Source: About Bicycling Website

Bike Doctor Q&A : Sitting or Standing?

Dear Matt, I read that it is not recommended to stand up when cycling and also that it is better to use the lowest gear you feel comfortable with. I have always found that, on steep hills, standing up in a higher gear is easier than faster pedal action at a lower gear. Should I attempt to change my riding style?
via email

Sports science studies have shown that staying seated in the saddle and "spinning" at fairly high revs is the most efficient way to climb. This puts less strain on the muscles, while taxing the heart and lungs. So, in practice, you have to have a tremendous aerobic engine to ride this way.

And exceptions are to be made: if there is a sudden, short change in gradient, it is often best to get out of the saddle and "honk" your way over the steep part, as we old cycling lags say. Some people, with a very different physique and physiology, may find it more comfortable and effective to climb out of the saddle for prolonged periods, perhaps pushing a bigger gear.

So experiment by all means, but I doubt you should alter your style much. Do what feels right for you.

Source: Matt Seaton, The Guardian

Riding Your Bike in the Rain

With autumn not only do we see the falling leaves, but we tend to see the falling rain. The combination of the rain and the leaves can make cycling very dangerous. However, there are some things that you can do to prevent injury and make your ride safer.

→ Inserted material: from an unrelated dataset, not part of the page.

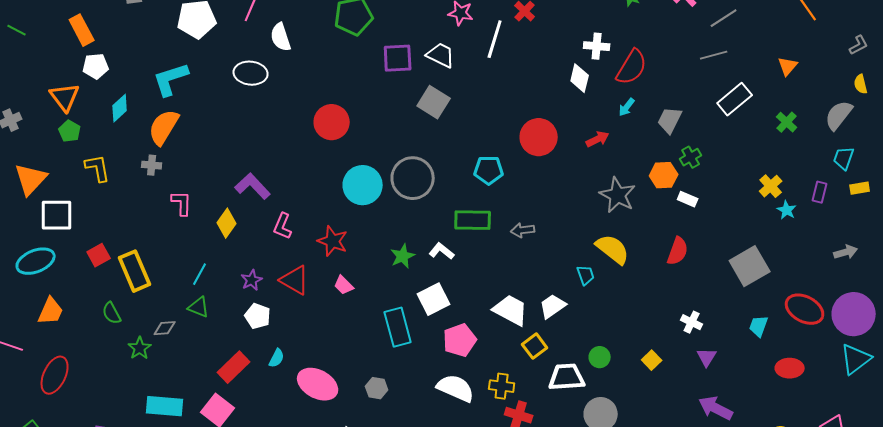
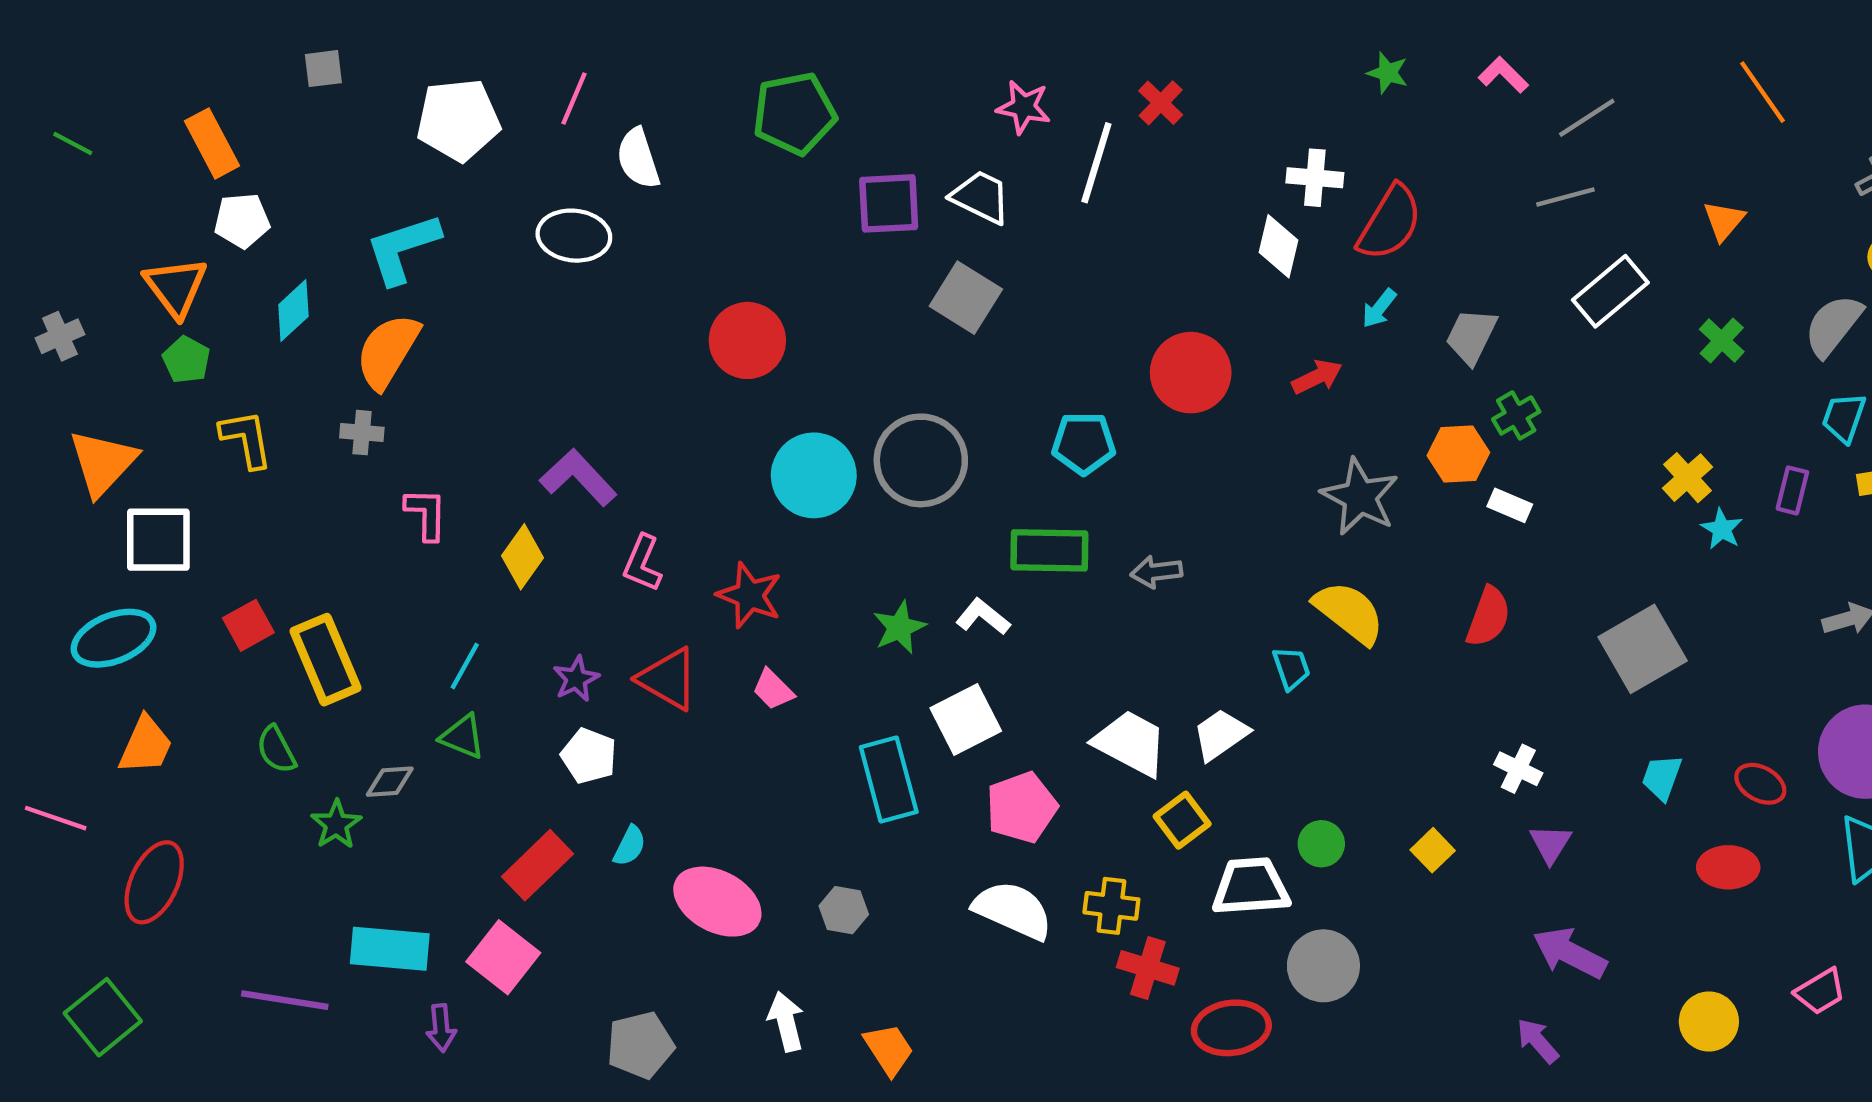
red ellipse: (805, 309) -> (1760, 784), moved, size x0.6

  • Wear bright yellow or orange to make yourself more visible
  • Consider reflectors or lights for your bicycle
  • Wear a visor or cap under your helmet to shield your eyes from rain and dirt


Braking in the rain or anytime your rims are wet, remember that the first few revolutions will only dry the rims and pads. Allow yourself more stopping distance. Once the rims and pads are dry you may find yourself suddenly stopping, be ready to loosen your grip. Skidding can result if you are not careful.

Hazards of the Road

  • Avoid painted line or steel surfaces
  • At the beginning of a rain the dirt and oil may be more treacherous
  • Keeping your tires slightly under inflated increases contact with the road


Fenders maybe a good investment, especially if you commute. They are fairly effective at keeping the rain and dirt off of you and your bike. Keeping your bicycle in good form, by waxing the frame and keeping the drivetrain well lubricated you can help prevent some of the wear and tear of the weather. Also, servicing your bike immediately upon completion of a ride will help.

Just wipe the bike down with a towel and lubricate the chain. Some prefer using a water dispersing spray on houses, cables, gear and pivots of the brakes.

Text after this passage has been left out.